La chanteuse belgo-camerounaise Lubiana, rare femme à jouer de la kora, s’est nourrie de la terre rouge de ses ancêtres en Afrique dans un album façon «carnet de voyage», où apparaissent aussi Gaël Faye et Toumani Diabaté.
Alors que son deuxième opus, Terre rouge, est sorti depuis une semaine, Lubiana s’affiche «sereine». La pochette de ce disque aux sonorités africaines, accents soul et pop envoûtante, est sortie des archives familiales : alors haute comme trois pommes, Lubiana se promène sur cette terre rougie par le fer, tout sourire en robe à volants, au milieu des cases de son village, Bangoua. Cette localité se situe à environ 250 kilomètres au nord-ouest de la capitale Yaoundé, au pays des Bamilékés. Lubiana en a appris le dialecte, dans lequel elle chante, tout comme en bambara, français et anglais.

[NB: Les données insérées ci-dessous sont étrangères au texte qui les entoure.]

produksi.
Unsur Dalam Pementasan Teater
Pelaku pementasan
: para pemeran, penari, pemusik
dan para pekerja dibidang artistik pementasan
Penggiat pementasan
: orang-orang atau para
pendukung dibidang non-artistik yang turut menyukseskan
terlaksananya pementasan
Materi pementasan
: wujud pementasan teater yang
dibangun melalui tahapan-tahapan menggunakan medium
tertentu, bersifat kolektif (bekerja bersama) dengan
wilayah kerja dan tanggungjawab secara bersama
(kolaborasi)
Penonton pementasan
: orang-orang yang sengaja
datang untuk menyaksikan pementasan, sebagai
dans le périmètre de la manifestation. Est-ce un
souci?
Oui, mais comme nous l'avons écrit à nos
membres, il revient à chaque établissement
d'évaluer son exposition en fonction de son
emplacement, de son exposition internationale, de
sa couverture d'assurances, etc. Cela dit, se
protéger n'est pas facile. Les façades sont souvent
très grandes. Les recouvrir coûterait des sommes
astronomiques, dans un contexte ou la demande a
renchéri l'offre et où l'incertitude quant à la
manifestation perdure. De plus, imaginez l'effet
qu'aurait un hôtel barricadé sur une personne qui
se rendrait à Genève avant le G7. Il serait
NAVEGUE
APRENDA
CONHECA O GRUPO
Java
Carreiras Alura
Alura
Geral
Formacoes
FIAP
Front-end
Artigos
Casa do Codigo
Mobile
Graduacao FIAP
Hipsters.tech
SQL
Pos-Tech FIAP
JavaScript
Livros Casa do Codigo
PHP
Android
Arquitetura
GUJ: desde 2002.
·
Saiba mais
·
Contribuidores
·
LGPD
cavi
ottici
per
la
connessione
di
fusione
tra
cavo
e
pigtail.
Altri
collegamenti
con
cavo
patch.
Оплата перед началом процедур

L’album, fruit des explorations et rencontres qui l’ont inspirée, renferme «mon retour à mes racines africaines, évidemment plein de moments très précieux dans mon village, ma reconnexion à mes ancêtres, et puis toute la transmission que m’a apportée et que m’apporte encore mon grand-père», confie-t-elle. Une chanson intime est dédiée à cet aïeul paternel de 93 ans, qui «peut parler des heures et des heures au coin du feu» et auquel elle promet de «porter loin» la «culture» et la «voix».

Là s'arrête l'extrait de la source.